The need for optimizing should be driven by your application type. A game that needs fps needs optimizing, no doubt about that. A forms or web application seems not to be the biggest candidates for optimization.

Why waste time on optimization when you can give your customers hard needed functionality

# August 11, 2007 6:05 PM

karl said:

Benny:

You should optimize, not for the sake of optimizing, but for the sake of learning. As the years roll on and managed languages assert themselves almost fully, important knowledge is being lost.

I don't think people should use foreach loops instead of for loops, but I DO think they should understand the difference. Maybe not down to the IL, but at least enough to establish a foundation.

>>"Why waste time on optimization when you can give your customers hard needed functionality"

I think that sums up our difference in opinion. Your right if you just seem optimization as a means to improve performance and it isn't at all necessary. However, I honestly believe optimizations, whether they are necessary or not, are one of the few opportunities in the managed world to get somewhat close to the machine. Languages are very far away from making that a waste of time.

Your last point is really where you and I don't see ei

# August 11, 2007 7:40 PM

Peter Ritchie said:

One of my gripes is the misquoting of Hoare being used as an excuse to write slow code.   The entire quote is "We should forget about small efficiencies, say about 97% of the time: premature optimization is the root of all evil.".  This means you still have to check to see if optimization is needed to ensure the code isn't in that magic 3% that does need optimization.

My gripe  is that you should choose the most efficient algorithm for the task at hand, and that's not a premature optimization--despite that many people would claim it's a premature optimization.  The time it takes to write code that concatenates strings with the + operator and the time it takes to write code that uses StringBuilder is the same.  When you choose StringBuilder over operator+ you're not prematurely optimizing.  Changing operator+ to use StringBuilder would be considered premature optimization.

But yes, you have to run performance tests from time to time when performance is at issue; which means you have to micro optimize from time to time.

# August 13, 2007 3:08 PM

Evan said:

At first, I started to have a gut reaction against what you were saying.  Usually this is because those micro-optimizations come in the form of brittle, procedural code.  Later in your post, you jumped into unit testing and TDD.

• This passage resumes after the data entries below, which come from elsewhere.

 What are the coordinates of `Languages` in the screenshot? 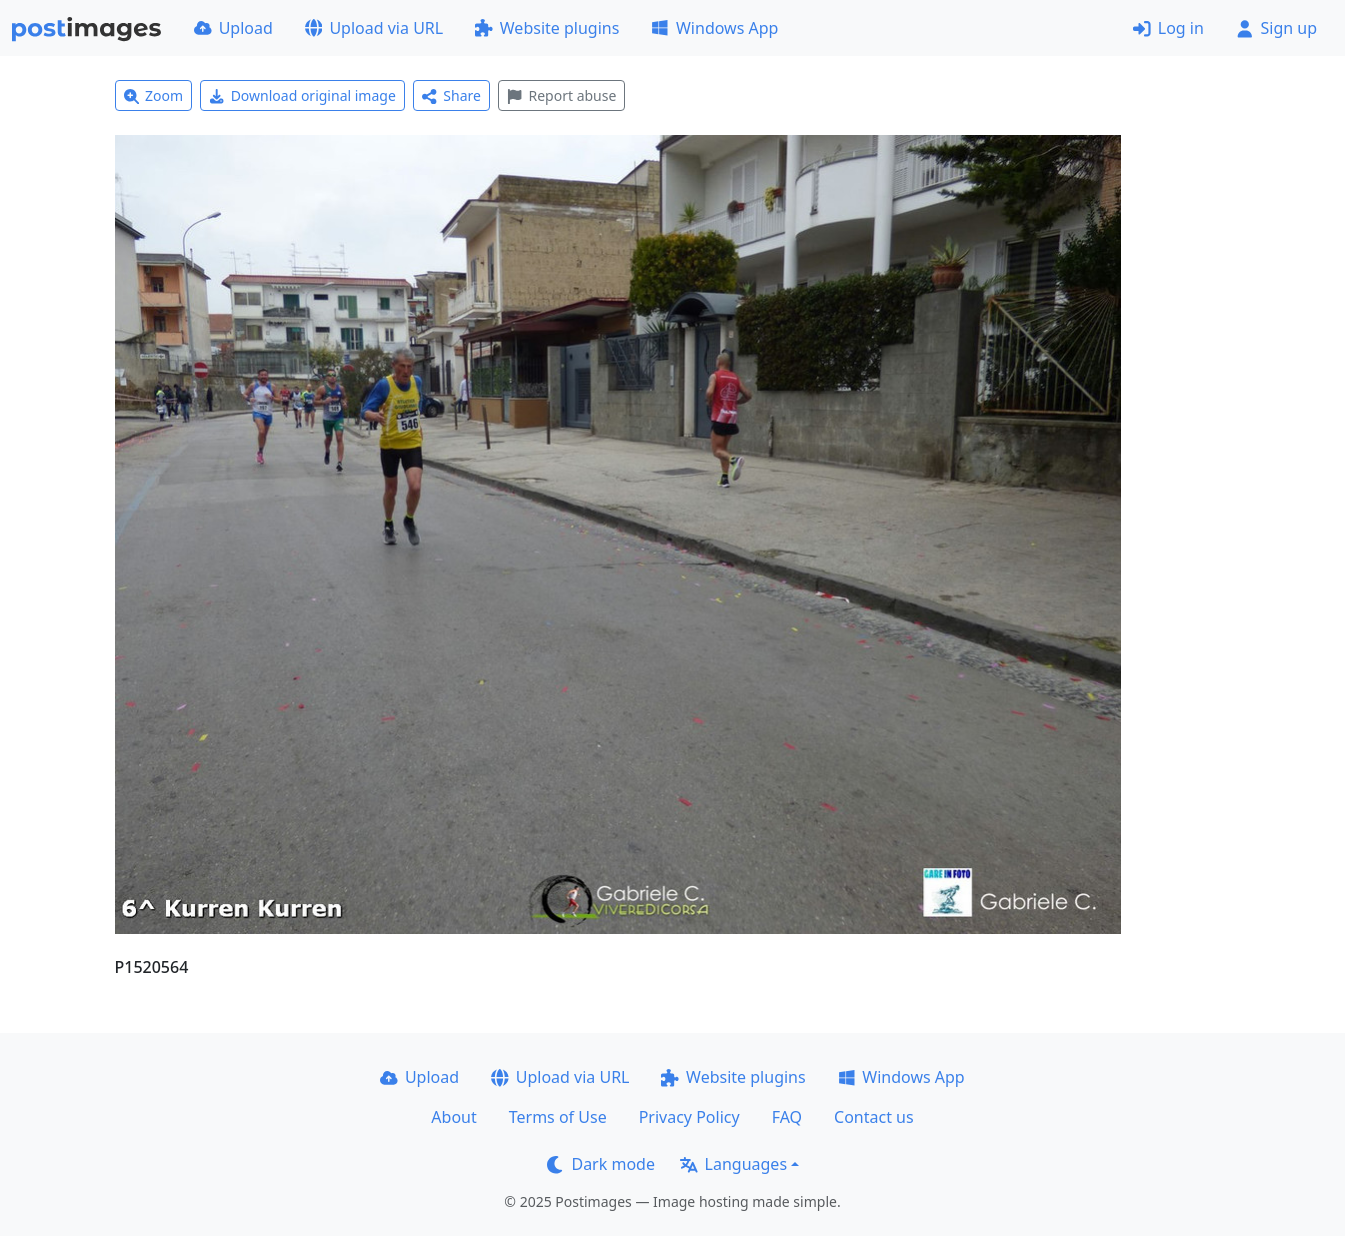 It's located at (733, 1164).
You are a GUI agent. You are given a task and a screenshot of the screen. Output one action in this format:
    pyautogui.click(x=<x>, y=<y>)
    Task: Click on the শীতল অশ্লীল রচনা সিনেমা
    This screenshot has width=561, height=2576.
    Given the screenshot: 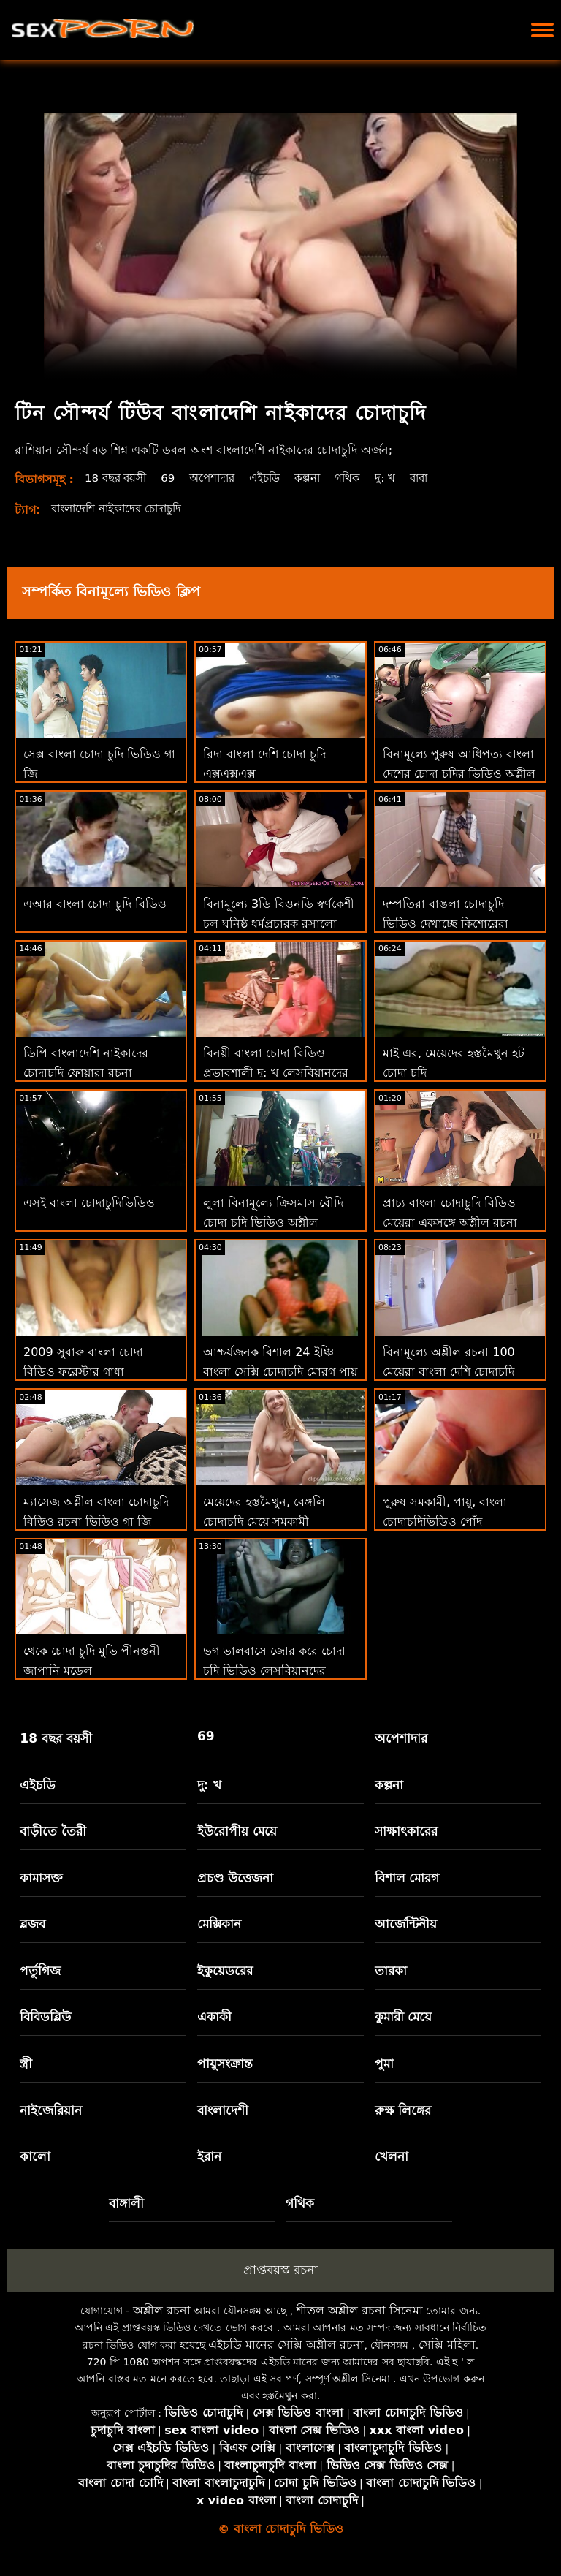 What is the action you would take?
    pyautogui.click(x=360, y=2310)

Generally speaking, if you can do microoptimizations in a test-driven fashion, I'm quite ok with them.  The fact that they are test driven with OOP principles in mind should ensure their maintainability (assuming that's done well).

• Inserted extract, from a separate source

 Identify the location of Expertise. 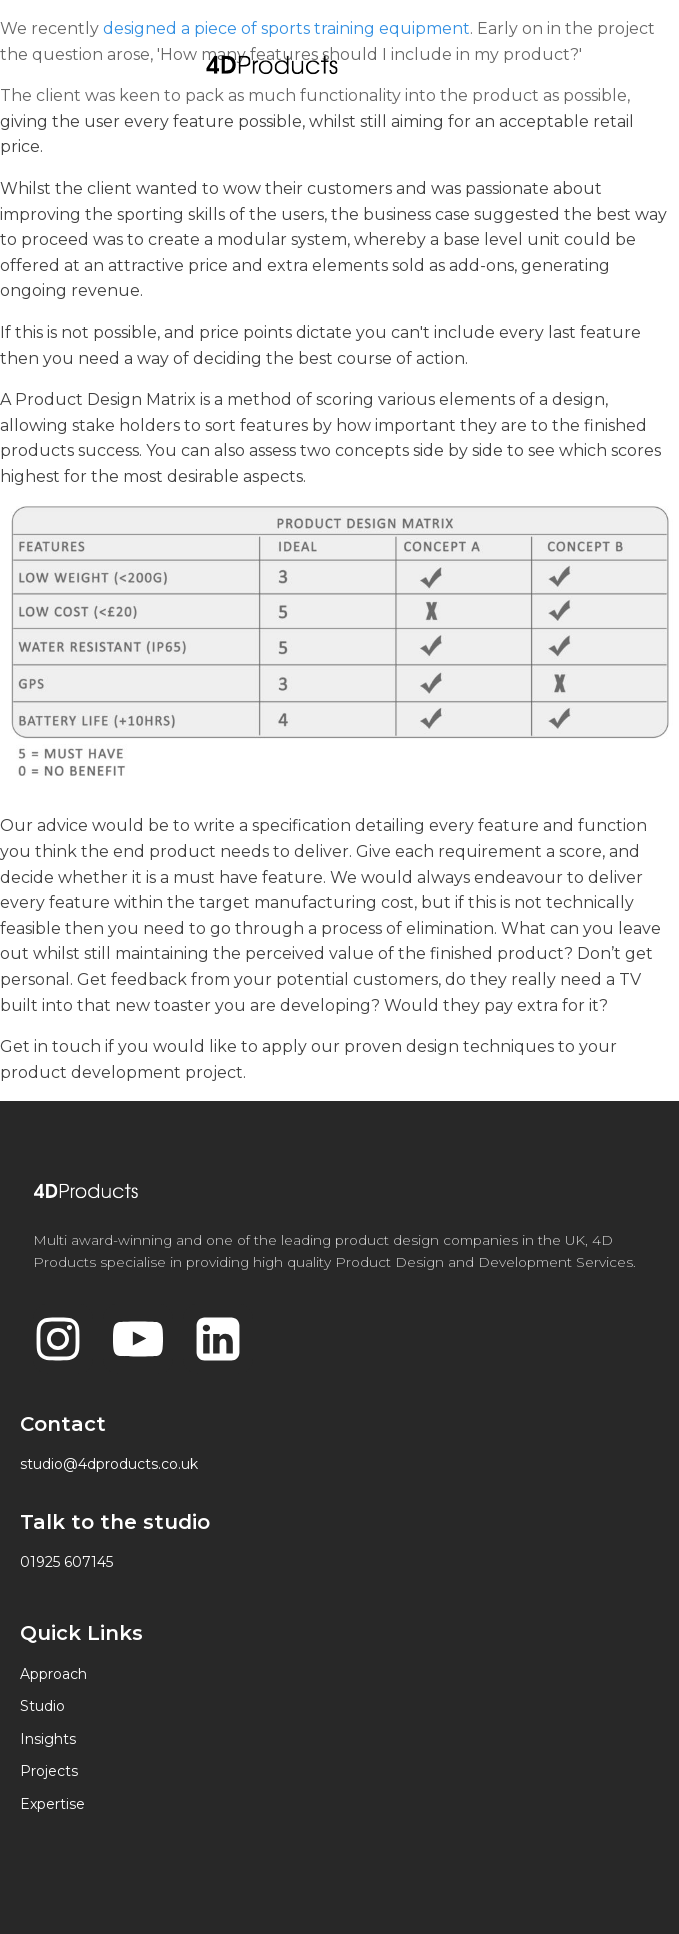 (52, 1804).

The knee-jerk reaction a lot of us have is from seeing the "optimized" procedural code we've seen in the past, where you end up having to rewrite it all when you change it (and the optimization was never really needed in the first place).

My preferred method of working, however, is different.  I'd rather write the simplest thing that works for now (passes my user story and makes my tests green) and then watch the unit test execution time and integration tests to determine what actually needs deeper attention.

# August 21, 2007 12:03 PM

karl said:

Evan,

Thanks for keeping an open mind and reading it all the way through :)

We're actually going through a round of performance testing and optimizing, and the unit tests are providing the team with an unbelievable amount of confidence that changes made won't break any business rules.